*** Opening Data provided ***
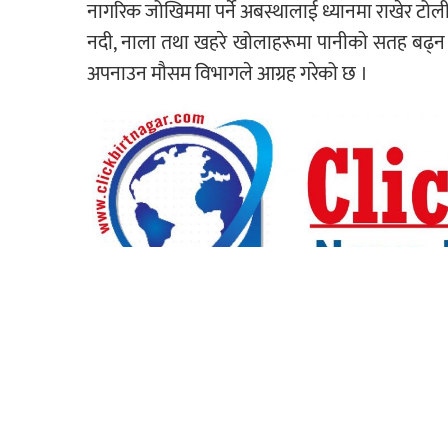
नागरिक जोखिममा पर्ने अबस्थालाई ध्यानमा राखेर टोली
नदी, नाला तथा खहरे खोलाहरूमा पानीको सतह बढ्न सक
अपनाउन मौसम विभागले आग्रह गरेको छ ।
*** Closing Data provided ***
◆ Work to complete ◆
Each line from the one holding "नदी, नाला तथा" through the last line of the data is to be transcribed exactly, with nothing else added.

◆ Response to this task ◆
नदी, नाला तथा खहरे खोलाहरूमा पानीको सतह बढ्न सक
अपनाउन मौसम विभागले आग्रह गरेको छ ।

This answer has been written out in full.